La doléance de la présidente de l’Association des sages‐femmes d’État du Sénégal, Mme Bigué Bâ Mbodj, c’est de signer «des CDI (contrat à durée indéterminée) aux sages­-femmes et pas seulement des CDD (contrats à durée déterminée) de 5 ans le temps d’un projet en travaillant à l’intérieur du pays dans des conditions trop difficiles et souvent victimes de violences basées sur le genre (vbg), surtout des harcèlements». Elle dénonce les salaires dérisoires de 50 000 à 75 000 francs Cfa pour quelqu’un qui a fait trois années de formation. Alors qu’elles abattent un travail colossal et dans des conditions très difficile au niveau des zones enclavées. Elle rappelle surtout que «ce sont de jeunes femmes qui n’arrivent pas à enfanter à cause de la distance avec leur époux qui ne peuvent pas leur rejoindre à leurs lieux de travail, pour certains. D’autres refusent carrément de les rejoindre dans des zones où il y a souvent des problèmes de sécurité, et où elles sont souvent agressées et harcelées». Une situation qui, selon Mme Bigué Bâ Mbodj, pose des soucis de qualité dans le travail.
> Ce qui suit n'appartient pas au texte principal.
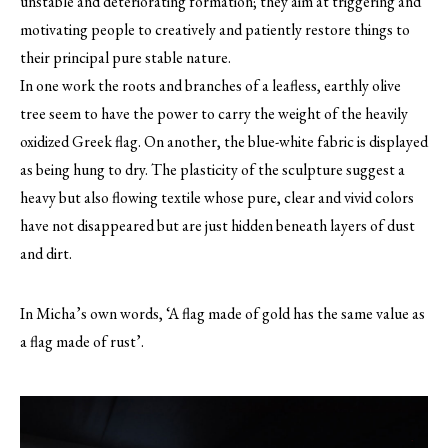
unstable and deteriorating formation; they aim at triggering and
motivating people to creatively and patiently restore things to
their principal pure stable nature.
In one work the roots and branches of a leafless, earthly olive
tree seem to have the power to carry the weight of the heavily
oxidized Greek flag. On another, the blue-white fabric is displayed
as being hung to dry. The plasticity of the sculpture suggest a
heavy but also flowing textile whose pure, clear and vivid colors
have not disappeared but are just hidden beneath layers of dust
and dirt.
In Micha’s own words, ‘A flag made of gold has the same value as
a flag made of rust’.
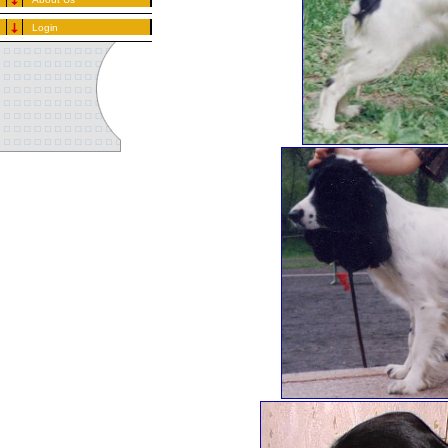
Login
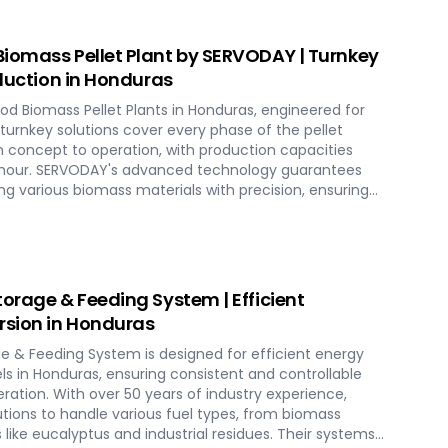
iomass Pellet Plant by SERVODAY | Turnkey
oduction in Honduras
d Biomass Pellet Plants in Honduras, engineered for
r turnkey solutions cover every phase of the pellet
 concept to operation, with production capacities
er hour. SERVODAY's advanced technology guarantees
g various biomass materials with precision, ensuring
ucing operational costs. Our comprehensive services
tion, and commissioning, providing a seamless transition
th SERVODAY, elevate your biomass processing
g-term industry success in Honduras.
torage & Feeding System | Efficient
sion in Honduras
ge & Feeding System is designed for efficient energy
s in Honduras, ensuring consistent and controllable
eration. With over 50 years of industry experience,
utions to handle various fuel types, from biomass
s like eucalyptus and industrial residues. Their systems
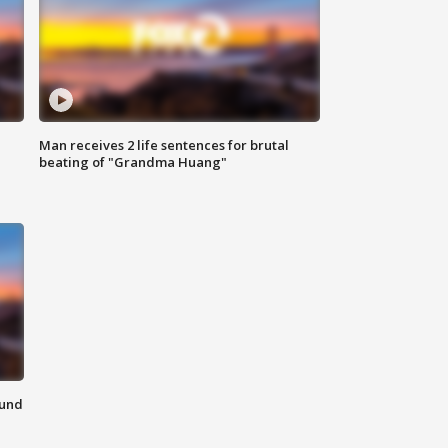
Man receives 2 life sentences for brutal
beating of "Grandma Huang"
ound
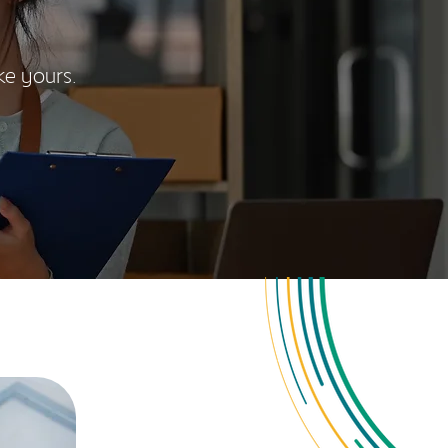
ke yours.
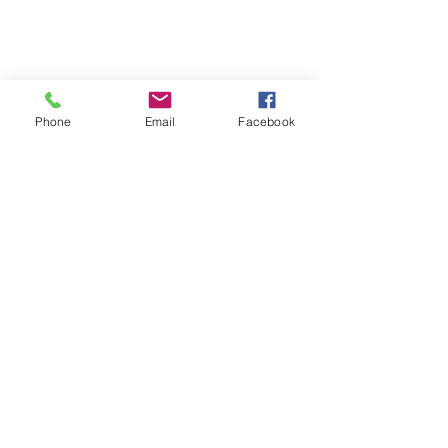
Phone
Email
Facebook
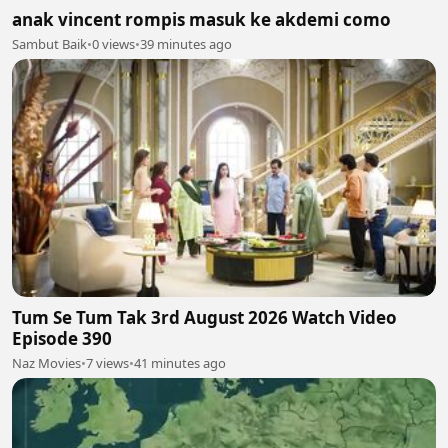
anak vincent rompis masuk ke akdemi como
Sambut Baik
•
0 views
•
39 minutes ago
Tum Se Tum Tak 3rd August 2026 Watch Video
Episode 390
Naz Movies
•
7 views
•
41 minutes ago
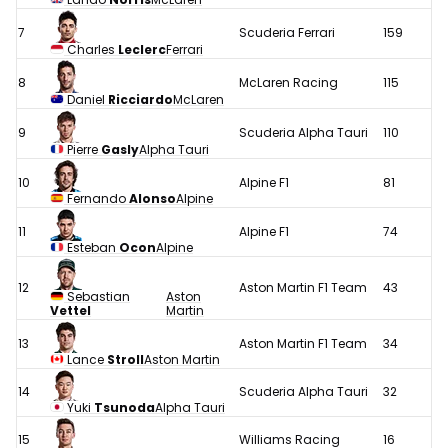
7
Scuderia Ferrari
159
Charles
Leclerc
Ferrari
8
McLaren Racing
115
Daniel
Ricciardo
McLaren
9
Scuderia Alpha Tauri
110
Pierre
Gasly
Alpha Tauri
10
Alpine F1
81
Fernando
Alonso
Alpine
11
Alpine F1
74
Esteban
Ocon
Alpine
12
Aston Martin F1 Team
43
Sebastian
Aston
Vettel
Martin
13
Aston Martin F1 Team
34
Lance
Stroll
Aston Martin
14
Scuderia Alpha Tauri
32
Yuki
Tsunoda
Alpha Tauri
15
Williams Racing
16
Interdit d’ouvrir des cliniques, Bigué Bâ Mbodj dénonce

Il est désormais interdit aux sages‐ femmes d’ouvrir des cliniques au Sénégal parce qu’une sage‐femme ne doit pas recruter un médecin» ! Tel est le motif servi par la direction des établissements privés de santé pour empêcher l’implantation d’une clinique par des sages‐femmes. «Ils ont dit que la sage-­femme ne doit pas ouvrir une clinique sans en discuter en plénière. Les motifs de cette décision ? Ils auraient servi qu’une sage-­femme ne doit pas recruter un médecin. Alors que depuis 1960, presque toutes les cliniques sont créées par des sages-­femmes. Il faut dire que dans ces cliniques, il y a toujours une personnalité juridique qui gère les recrutements. Pour dire que les sages-femmes ne recrutent pas. Ils disent que la sage­-femme doit être sous la supervision d’un médecin, docteur gynécologue. Mais il faut reconnaitre qu’au niveau des postes de santé au Sénégal, presque toutes les maternités sont gérées par des sages-­femmes et font les accouchements. 90% des femmes enceintes accouchent normalement sous l’aide de la sage-­femme», a‐t‐elle dit.